How to revolutionise compliance for your employees
Organisations are investing more heavily in compliance training than ever before. The only problem is, it isn’t working.
The Towards Maturity Solving the Compliance Conundrum report published in 2017 presented some big statistics:
- 98% of senior managers are committed to compliance
- 81% of the workforce are involved in compliance training each year
- 42% of all online training content is compliance-related
Data protection and privacy have overtaken code of conduct as the number one perceived threat. Health and safety is third and equality and diversity is fourth. Other growing concerns are financial crime and cyber crime.
Yet despite the investment in compliance training, it’s failing to change behaviours. According to the study, of those organisations measuring behaviour change post-training, only 27% are succeeding.
As organisations focus on the enormity of today’s compliance issues, and the need to meet regulatory requirements, they’ve unfortunately got the balance way off kilter. They’ve lost sight of the role of the individual. For compliance training to be truly successful, each employee needs to be engaged with it, understand it, and be taught how to apply it to their day-to-day role.
The needs of the regulators must be balanced with the needs of the business, and of each individual learner.
It’s time to get personal
The sheer scale of rolling out compliance training to entire workforces has in many cases led to a ‘one size fits all’ approach. The focus is on scale, with little thought to the needs of the individual, or the organisational culture, so the learning is being delivered to everyone in the exact same way.
The Towards Maturity report points out that this should not be a choice between scale and individual. The challenge is to deliver training that’s individualised and to scale.

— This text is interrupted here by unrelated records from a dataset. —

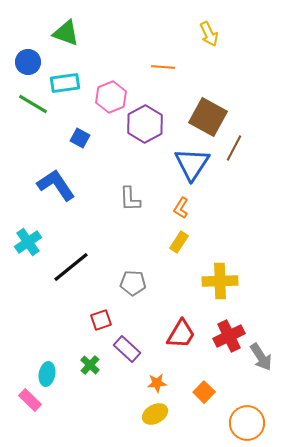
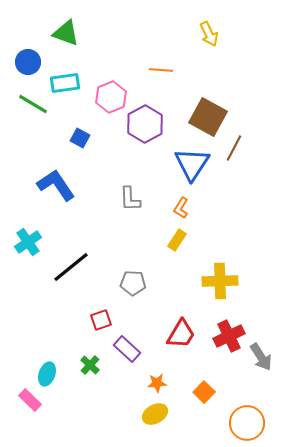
orange line: moved 2 px left, 3 px down
yellow rectangle: moved 2 px left, 2 px up
cyan ellipse: rotated 10 degrees clockwise
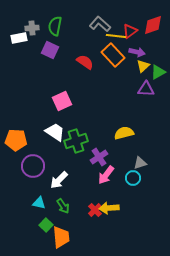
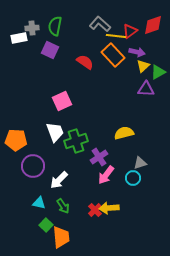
white trapezoid: rotated 35 degrees clockwise
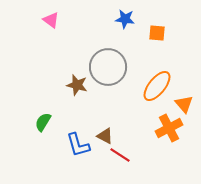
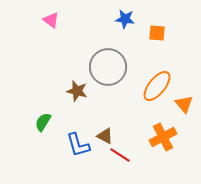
brown star: moved 6 px down
orange cross: moved 6 px left, 9 px down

But that’s not the only challenge. Employees still report being bored by relentlessly dull and irrelevant compliance training that they must do each year. Here are some more stats from the report:
- 60% of organisations say learner engagement is a barrier
- 40% find staff reluctant to repeat compliance training year on year
And this is what employees say about their compliance training:
- Only 66% feel their online learning is relevant to their role
- 35% label the content uninspiring
However, the report goes on to show that compliance training results are much better when the learning is adaptive and where it emphasises user experience and engagement.
Adaptive learning
Adaptive learning builds on personalised learning. The design of personalised learning is based on each individual’s workplace circumstances such as location, department, responsibilities, function and knowledge levels, as measured in a baseline test. It’s 100% relevant.
Adaptive learning adds another layer. Using data-driven algorithms, it evaluates the learner’s progress while they’re doing the learning. It can then adapt the learning path and feedback accordingly by identifying and plugging gaps.
Towards Maturity refers to adaptive learning’s “strong statistical relationship with delivering personalisation and taking a programme to scale” because the learner is no longer “a passive recipient”. They are helping to steer their own learning to maximise its effectiveness and relevance.
User experience and engagement
We all know that compliance training is in desperate need of some TLC. Dull doesn’t work, so let’s ditch it.
Learning design that is creative and focused on measurable behaviour change, will provide a more positive and engaging experience. It will also provide greater levels of success, because employees will not just be completing the training, but will be able to recall it at their point of need within the workplace.
To be effectively compliant and as safe as possible, organisations need to focus on what their people need as individuals.
We’ll leave you with this:
"An empowered organisation is one in which individuals have the knowledge, skill, desire, and opportunity to personally succeed in a way that leads to collective organisational success." – Dr Stephen Covey, business and leadership guru.